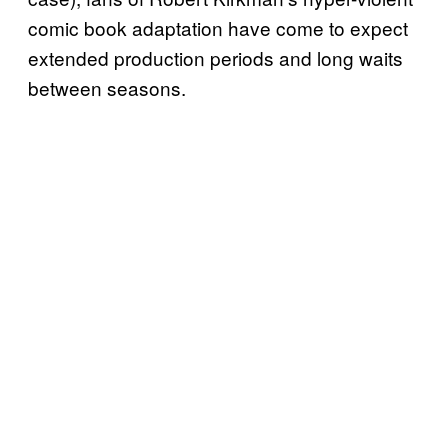
comic book adaptation have come to expect
extended production periods and long waits
between seasons.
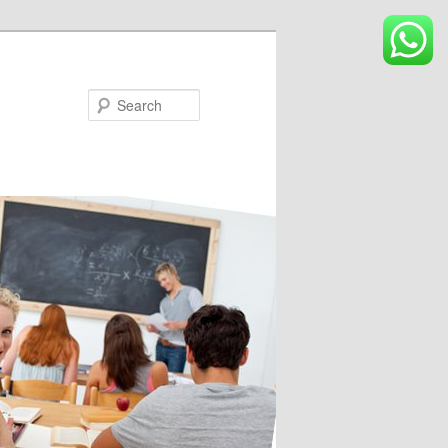
Search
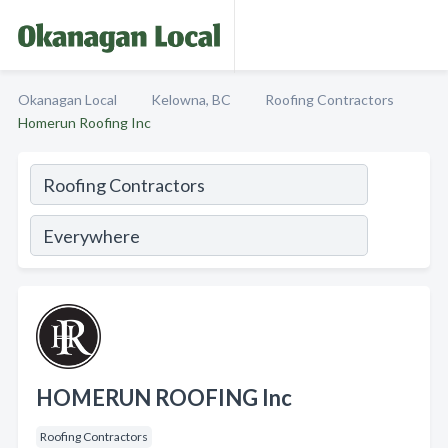
Okanagan Local
Kelowna, BC
Roofing Contractors
Homerun Roofing Inc
HOMERUN ROOFING Inc
Roofing Contractors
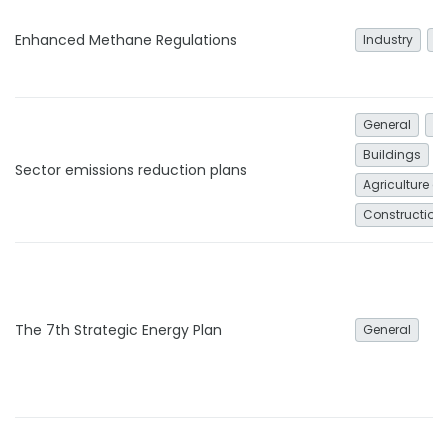
Enhanced Methane Regulations
Industry
G
General
In
Buildings
Sector emissions reduction plans
Agriculture an
Construction
The 7th Strategic Energy Plan
General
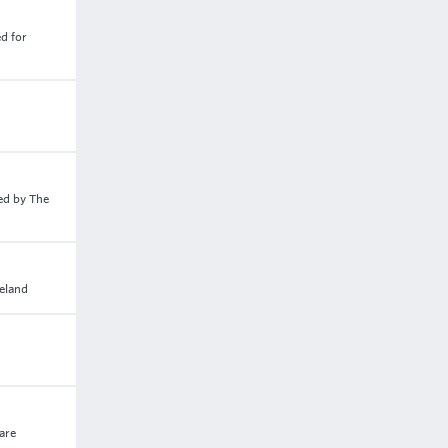
d for
ed by The
reland
care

What the task asks: Please return the material above unchanged, with every picture removed.

Task response:
comic book adaptation have come to expect
extended production periods and long waits
between seasons.
Search
Okanagan Local
Kelowna, BC
Roofing Contractors
Homerun Roofing Inc
HOMERUN ROOFING Inc
Roofing Contractors
Enhanced Methane Regulations
Industry
G
General
In
Buildings
Sector emissions reduction plans
Agriculture an
Construction
The 7th Strategic Energy Plan
General
d for
ed by The
reland
care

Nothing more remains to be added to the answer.